Dedos machucados. Que absurdo! Ser obrigada a não tocar piano durante um dia inteiro... Em outros lugares isto seria chamado de tortura, mas para o Senhor Perfeccionista não era nada demais. Este professor desalmado deveria permitir que praticasse no mínimo peças simples, é doloroso ouvir outras pessoas tocando e expressando todos os sentimentos enquanto estou fadada a esperar horas para fazer o mesmo.

Os corredores estavam silenciosos, provavelmente porque a maioria dos alunos estava assistindo ao ensaio da orquestra. E os entendo, afinal, não é todo dia que um renomado maestro dá as caras em um não tão conhecido Conservatório. Era tedioso ficar sozinha, ouvindo apenas o som dos meus sapatos ecoando.

Inconscientemente comecei a andar em ritmo de valsa, e devo confessar, não foi uma boa ideia muito inteligente. Até porque qualquer idiota poderia aparecer e me ver nesta vergonhosa situação.

E não, não foi isso que aconteceu.

Para grande surpresa de muitos, ninguém me viu neste momento constrangedor. E devo dizer que o motivo não tenha um nome, mas sim um apelido.

Senhor Capriccioso atacava novamente. Com seu arco e violino implacáveis, com a leveza de uma tarde de primavera e o sentimento de uma noite de inverno. Poética, lírica, melódica, calma, precisa e inalcançável.

Porém desta vez não estava sozinho, um piano o acompanhava durante a forte entrada do primeiro movimento da Sonata para Violino em Mi Menor de Edward Elgar.
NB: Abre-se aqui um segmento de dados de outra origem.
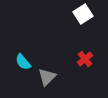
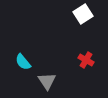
red cross: moved 1 px right, 1 px down; rotated 21 degrees counterclockwise
gray triangle: moved 4 px down; rotated 18 degrees counterclockwise
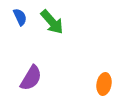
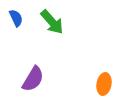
blue semicircle: moved 4 px left, 1 px down
purple semicircle: moved 2 px right, 1 px down
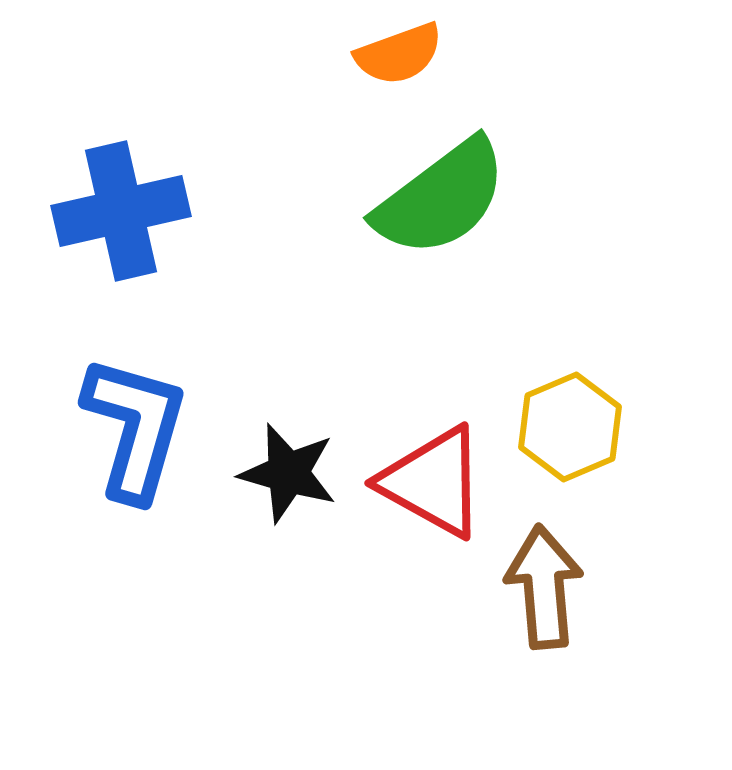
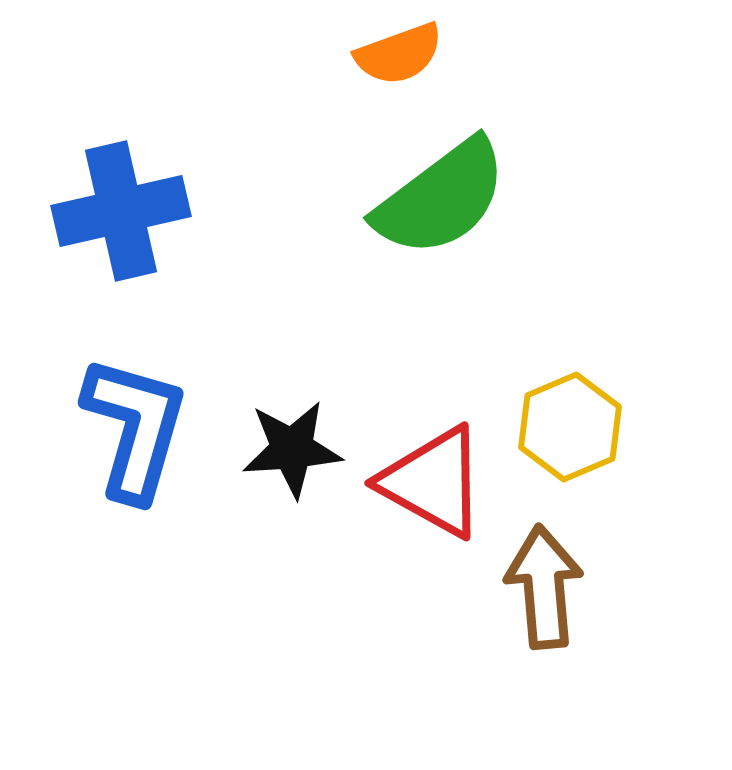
black star: moved 4 px right, 24 px up; rotated 20 degrees counterclockwise
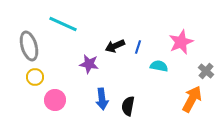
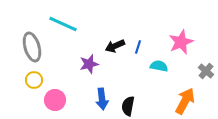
gray ellipse: moved 3 px right, 1 px down
purple star: rotated 24 degrees counterclockwise
yellow circle: moved 1 px left, 3 px down
orange arrow: moved 7 px left, 2 px down
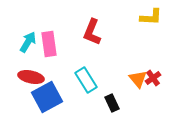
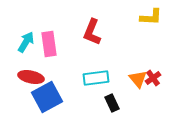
cyan arrow: moved 2 px left
cyan rectangle: moved 10 px right, 2 px up; rotated 65 degrees counterclockwise
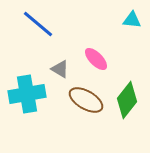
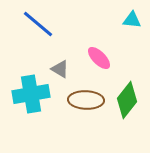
pink ellipse: moved 3 px right, 1 px up
cyan cross: moved 4 px right
brown ellipse: rotated 28 degrees counterclockwise
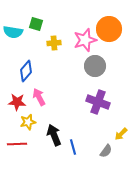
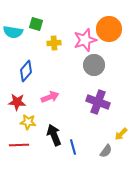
gray circle: moved 1 px left, 1 px up
pink arrow: moved 11 px right; rotated 96 degrees clockwise
yellow star: rotated 21 degrees clockwise
red line: moved 2 px right, 1 px down
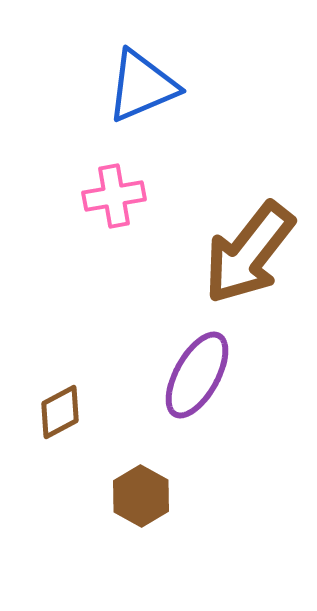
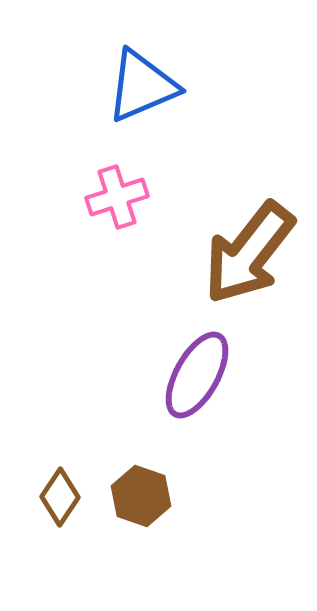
pink cross: moved 3 px right, 1 px down; rotated 8 degrees counterclockwise
brown diamond: moved 85 px down; rotated 28 degrees counterclockwise
brown hexagon: rotated 10 degrees counterclockwise
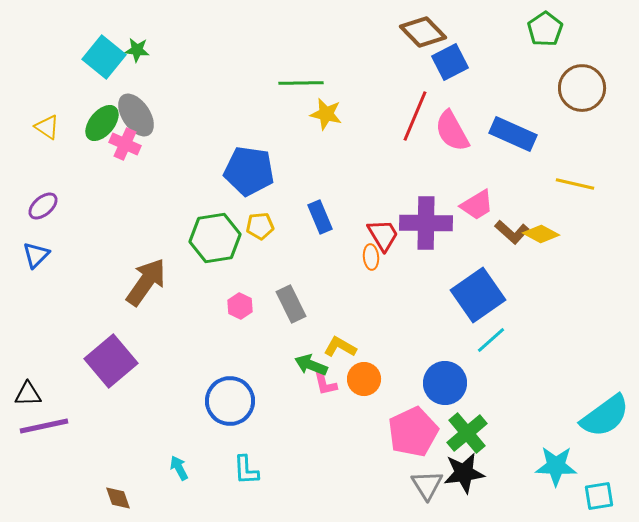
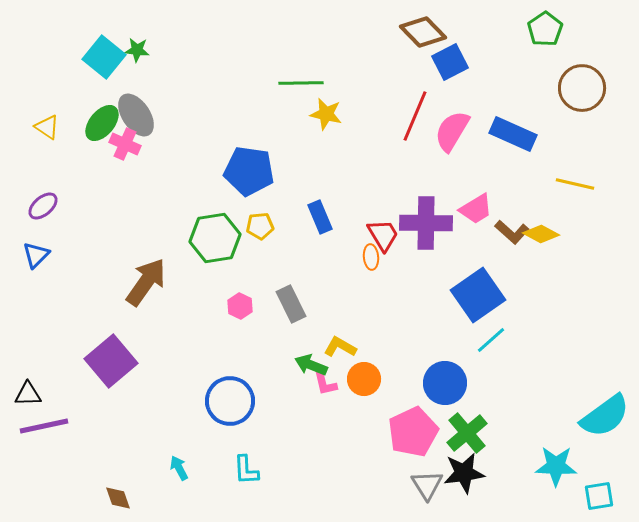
pink semicircle at (452, 131): rotated 60 degrees clockwise
pink trapezoid at (477, 205): moved 1 px left, 4 px down
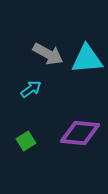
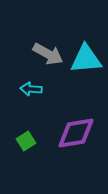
cyan triangle: moved 1 px left
cyan arrow: rotated 140 degrees counterclockwise
purple diamond: moved 4 px left; rotated 15 degrees counterclockwise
Os instrumentos brigavam entre si, cada um pedindo mais espaço para mostrar seu verdadeiro brilho. Dois solistas em um dueto. Diferente da maioria dos duetos que conhecia, os dois se destacavam. Era um milagre o violino não encobrir o piano. Uma boa peça para mostrar o que os dois eram capazes.

A tempestade de guerra terminou dando inicio a uma calmaria onde tudo estava em conjunto. Respeitavam o espaço um do outro e mesmo assim conseguiam se sobressair Mas a serenidade foi se esvaindo aos poucos voltando ao agito de antes.

Essa bipolaridade não acabava. Oras a agressividade, oras a brandura. E foi assim até a última nota.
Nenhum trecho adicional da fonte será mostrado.